Inventors: Gupta; Aarti; (Princeton, NJ) ; Balakrishnan; Gogul; (Princeton, NJ) ; Ivancic; Franjo; (Princeton, NJ) ; Xiao; Xusheng; (Raleigh, NC)
Applicant:
Name City State Country Type

NEC Laboratories America, Inc.

Princeton

NJ

US
Assignee: NEC Laboratories America, Inc.
Princeton
NJ

Family ID: 51570131
Appl. No.: 14/199036
Filed: March 6, 2014

Related U.S. Patent Documents

Application Number Filing Date Patent Number
61803697 Mar 20, 2013

Current U.S. Class: 717/132 ; 717/131
Current CPC Class: G06F 11/3608 20130101; G06F 11/3624 20130101; G06F 8/433 20130101
Class at Publication: 717/132 ; 717/131
International Class: G06F 11/36 20060101 G06F011/36

Claims



1. A method of software program analysis comprising the steps of: by a computer: automatically generating an abstract representation (ARC++) of a C++ program that captures lifetimes of objects in the program; performing a lifetime dependency analysis that tracks dependency relationships between lifetimes of different objects to discover bugs; outputting an indicia of those bugs.

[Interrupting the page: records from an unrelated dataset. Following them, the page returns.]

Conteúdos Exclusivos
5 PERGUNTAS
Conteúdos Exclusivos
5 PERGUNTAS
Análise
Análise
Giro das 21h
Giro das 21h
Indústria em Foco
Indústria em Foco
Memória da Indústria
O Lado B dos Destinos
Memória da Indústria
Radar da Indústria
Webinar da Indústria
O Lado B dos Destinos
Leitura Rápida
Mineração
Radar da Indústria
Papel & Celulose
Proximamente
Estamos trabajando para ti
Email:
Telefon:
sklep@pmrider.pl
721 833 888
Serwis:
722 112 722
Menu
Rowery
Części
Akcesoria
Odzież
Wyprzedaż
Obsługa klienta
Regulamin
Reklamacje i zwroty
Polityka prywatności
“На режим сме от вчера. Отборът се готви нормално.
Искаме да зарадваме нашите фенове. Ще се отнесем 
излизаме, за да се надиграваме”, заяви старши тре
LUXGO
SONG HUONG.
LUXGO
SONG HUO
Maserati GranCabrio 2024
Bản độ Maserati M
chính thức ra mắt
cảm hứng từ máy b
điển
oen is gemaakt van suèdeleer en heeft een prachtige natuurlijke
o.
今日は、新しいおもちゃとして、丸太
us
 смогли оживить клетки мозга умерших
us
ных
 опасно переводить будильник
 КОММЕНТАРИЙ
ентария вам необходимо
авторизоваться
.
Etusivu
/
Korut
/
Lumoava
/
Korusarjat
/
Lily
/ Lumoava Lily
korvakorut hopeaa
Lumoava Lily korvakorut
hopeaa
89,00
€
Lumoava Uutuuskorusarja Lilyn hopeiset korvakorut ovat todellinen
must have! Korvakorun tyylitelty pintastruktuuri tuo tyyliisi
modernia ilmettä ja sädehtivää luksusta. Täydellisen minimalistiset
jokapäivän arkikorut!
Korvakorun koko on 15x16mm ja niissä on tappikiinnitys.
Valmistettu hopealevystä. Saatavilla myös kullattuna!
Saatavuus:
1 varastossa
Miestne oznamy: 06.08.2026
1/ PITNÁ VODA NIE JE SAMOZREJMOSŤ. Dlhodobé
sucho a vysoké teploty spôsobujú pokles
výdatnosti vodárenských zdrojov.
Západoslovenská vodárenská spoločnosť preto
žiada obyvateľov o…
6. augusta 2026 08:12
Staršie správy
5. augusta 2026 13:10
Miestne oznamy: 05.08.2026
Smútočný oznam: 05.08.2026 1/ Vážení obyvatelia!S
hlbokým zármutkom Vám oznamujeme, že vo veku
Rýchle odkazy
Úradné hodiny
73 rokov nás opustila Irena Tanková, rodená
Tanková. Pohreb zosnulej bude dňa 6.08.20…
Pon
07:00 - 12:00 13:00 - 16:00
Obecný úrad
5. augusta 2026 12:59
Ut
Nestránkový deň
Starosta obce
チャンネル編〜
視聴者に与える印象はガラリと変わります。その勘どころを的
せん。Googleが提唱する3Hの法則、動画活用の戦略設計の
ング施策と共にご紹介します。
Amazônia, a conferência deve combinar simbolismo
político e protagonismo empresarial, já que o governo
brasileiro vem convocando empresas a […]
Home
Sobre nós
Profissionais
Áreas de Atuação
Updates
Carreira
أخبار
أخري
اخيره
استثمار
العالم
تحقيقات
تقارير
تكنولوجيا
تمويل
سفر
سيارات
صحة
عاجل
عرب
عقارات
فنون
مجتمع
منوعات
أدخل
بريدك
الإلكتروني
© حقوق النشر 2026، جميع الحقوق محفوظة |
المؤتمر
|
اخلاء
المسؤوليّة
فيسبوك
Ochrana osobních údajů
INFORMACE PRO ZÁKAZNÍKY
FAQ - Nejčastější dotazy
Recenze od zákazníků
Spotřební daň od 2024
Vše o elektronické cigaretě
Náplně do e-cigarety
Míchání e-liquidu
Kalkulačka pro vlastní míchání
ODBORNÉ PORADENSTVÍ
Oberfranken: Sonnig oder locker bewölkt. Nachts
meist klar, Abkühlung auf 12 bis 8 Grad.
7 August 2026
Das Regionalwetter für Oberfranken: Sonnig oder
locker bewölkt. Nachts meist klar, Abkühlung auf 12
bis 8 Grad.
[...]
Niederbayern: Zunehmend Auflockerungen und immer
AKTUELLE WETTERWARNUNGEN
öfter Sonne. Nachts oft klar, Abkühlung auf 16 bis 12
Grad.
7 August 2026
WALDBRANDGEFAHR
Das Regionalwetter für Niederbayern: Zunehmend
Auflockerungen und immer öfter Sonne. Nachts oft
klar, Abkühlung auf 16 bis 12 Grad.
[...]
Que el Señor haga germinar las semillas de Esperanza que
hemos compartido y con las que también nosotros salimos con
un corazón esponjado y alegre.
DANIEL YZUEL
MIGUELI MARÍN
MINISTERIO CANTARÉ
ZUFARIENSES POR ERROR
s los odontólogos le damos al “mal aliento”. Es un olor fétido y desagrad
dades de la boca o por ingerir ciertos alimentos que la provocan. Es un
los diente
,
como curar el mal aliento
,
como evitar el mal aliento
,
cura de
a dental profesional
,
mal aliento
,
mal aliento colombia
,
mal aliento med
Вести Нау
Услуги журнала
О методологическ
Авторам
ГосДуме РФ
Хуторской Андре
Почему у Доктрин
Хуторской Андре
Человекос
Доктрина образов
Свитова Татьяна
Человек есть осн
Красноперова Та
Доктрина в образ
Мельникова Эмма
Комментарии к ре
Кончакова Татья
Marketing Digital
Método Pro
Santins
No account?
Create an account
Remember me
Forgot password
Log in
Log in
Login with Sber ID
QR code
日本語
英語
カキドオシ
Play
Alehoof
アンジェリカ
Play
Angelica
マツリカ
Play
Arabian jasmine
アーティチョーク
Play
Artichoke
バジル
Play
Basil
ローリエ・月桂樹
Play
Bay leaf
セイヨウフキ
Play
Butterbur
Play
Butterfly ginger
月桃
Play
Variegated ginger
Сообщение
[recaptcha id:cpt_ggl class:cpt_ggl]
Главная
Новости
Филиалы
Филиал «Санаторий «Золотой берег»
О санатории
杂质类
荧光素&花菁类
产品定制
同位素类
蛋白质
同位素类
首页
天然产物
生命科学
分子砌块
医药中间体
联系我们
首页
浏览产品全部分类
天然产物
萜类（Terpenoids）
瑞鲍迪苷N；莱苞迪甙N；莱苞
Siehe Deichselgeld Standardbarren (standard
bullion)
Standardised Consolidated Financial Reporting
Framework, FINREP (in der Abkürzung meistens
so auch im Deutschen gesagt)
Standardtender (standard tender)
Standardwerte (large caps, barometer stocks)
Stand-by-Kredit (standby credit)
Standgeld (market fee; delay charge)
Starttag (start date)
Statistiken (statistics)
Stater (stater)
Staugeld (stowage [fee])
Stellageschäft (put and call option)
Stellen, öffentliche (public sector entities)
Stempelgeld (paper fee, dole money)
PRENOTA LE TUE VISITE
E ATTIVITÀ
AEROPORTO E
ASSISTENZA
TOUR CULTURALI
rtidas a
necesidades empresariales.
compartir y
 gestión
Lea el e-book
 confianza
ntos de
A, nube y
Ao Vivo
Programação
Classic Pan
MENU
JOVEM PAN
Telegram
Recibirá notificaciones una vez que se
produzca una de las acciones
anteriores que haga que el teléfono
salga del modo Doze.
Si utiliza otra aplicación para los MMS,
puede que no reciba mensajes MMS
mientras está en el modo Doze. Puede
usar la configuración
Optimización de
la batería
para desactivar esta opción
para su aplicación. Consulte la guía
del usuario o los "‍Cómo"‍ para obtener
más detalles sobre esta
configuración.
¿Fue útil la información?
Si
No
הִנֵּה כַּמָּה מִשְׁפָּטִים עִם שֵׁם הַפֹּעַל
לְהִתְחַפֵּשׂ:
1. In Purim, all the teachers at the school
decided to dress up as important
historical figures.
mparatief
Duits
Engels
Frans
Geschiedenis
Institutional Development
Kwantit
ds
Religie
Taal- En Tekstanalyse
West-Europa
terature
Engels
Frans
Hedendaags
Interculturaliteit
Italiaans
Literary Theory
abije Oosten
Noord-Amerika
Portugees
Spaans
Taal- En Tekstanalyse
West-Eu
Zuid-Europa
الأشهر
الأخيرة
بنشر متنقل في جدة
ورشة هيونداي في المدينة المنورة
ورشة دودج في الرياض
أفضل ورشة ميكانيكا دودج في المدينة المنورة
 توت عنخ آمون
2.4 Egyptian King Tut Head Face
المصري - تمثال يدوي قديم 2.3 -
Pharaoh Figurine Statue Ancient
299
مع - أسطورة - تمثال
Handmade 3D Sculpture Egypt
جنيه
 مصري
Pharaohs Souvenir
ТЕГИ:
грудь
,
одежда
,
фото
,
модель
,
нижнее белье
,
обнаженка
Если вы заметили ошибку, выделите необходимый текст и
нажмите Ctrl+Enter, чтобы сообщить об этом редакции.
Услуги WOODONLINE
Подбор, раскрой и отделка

2. The method of claim 1 wherein said ARC++ representation models C++ objects along with any new containers and/or pointers introduced by standard libraries utilized by the C++ program.

3. The method of claim 2 wherein said ARC++ representation makes object creation/destruction, usage, lifetime, and pointer operations explicit in the abstract model thereby providing a basis for static analysis of the C++ program.

4. The method of claim 1 further comprising the step of utilizing a lifetime dependency graph that captures a lifetime relationship between objects such that stale objects are discovered.

5. The method of claim 1 further comprising performing a typestate analysis such that bug patterns are specified as typestate automata over the ARC++ representation.

6. The method of claim 1 further comprising use of access path clusters in an abstract interpretation framework to capture aliasing between objects in the program.

7. The method of claim 1 wherein lifetime dependencies are tracked for temporary objects.

8. The method of claim 1 wherein lifetime dependencies are tracked for internal buffers.

9. A system for performing computer software program analysis, said system comprising a computing device including a processor and a memory coupled to said processor said memory having stored thereon computer executable instructions that upon execution by the processor cause the system to: automatically generate an abstract representation (ARC++) of a C++ program that captures lifetimes of objects in the program; perform a lifetime dependency analysis that tracks dependency relationships between lifetimes of different objects to discover bugs; and output an indicia of those bugs

10. The system of claim 9 wherein said ARC++ representation models C++ objects along with any new containers and/or pointers introduced by standard libraries utilized by the C++ program.

11. The system of claim 10 wherein said ARC++ representation makes object creation/destruction, usage, lifetime, and pointer operations explicit in the abstract model thereby providing a basis for static analysis of the C++ program.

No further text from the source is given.